It’s About Playing YOUR Game
In the world of tabletop gaming, there is a lot to choose from. Contrary to popular belief, there’s more to modern boardgames than Catan or Monopoly, and role-playing games are not just Dungeons & Dragons. The analog gaming hobby is as vast as it is diverse, which is why it might look intimidating to the uninitiated or the occasional player.
Many kinds of games fit under the giant tabletop umbrella. Some are played with dice, pen & paper while others use pawns, meeples, miniatures, boards, terrain or cards. Yet, not all are equal, and that’s perfectly okay! In fact, this diversity is what makes analog tabletop gaming so frigging cool!

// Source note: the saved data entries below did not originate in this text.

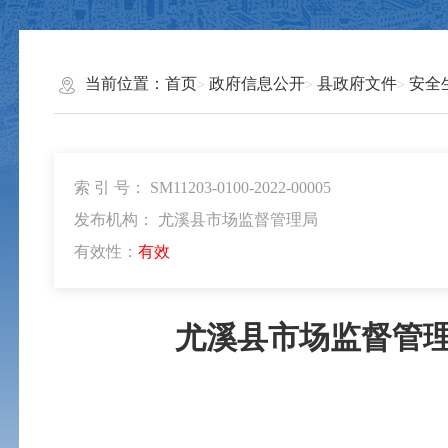
当前位置：
首页
政府信息公开
县政府文件
安全
索 引 号： SM11203-0100-2022-00005
发布机构： 尤溪县市场监督管理局
有效性：
有效
尤溪县市场监督管理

Today, I am not going to give you a primer on why I think everyone should play tabletop games. This was already discussed in a few other posts, namely this one, that one and this other one. No, what I would like to bring up on this occasion is how you can (and should) find the games that are worth investing in, for you specifically.
What boardgames to play?
When it comes to board games, you will find that there is a lot to choose from and that while some games share similar concepts or mechanics ideas, the variety is just mind-boggling. I’d like to invite you to read this article about that very subject. The majority of board games are easy to get into. Their mainstream appeal has always made them very easy to discover and practice.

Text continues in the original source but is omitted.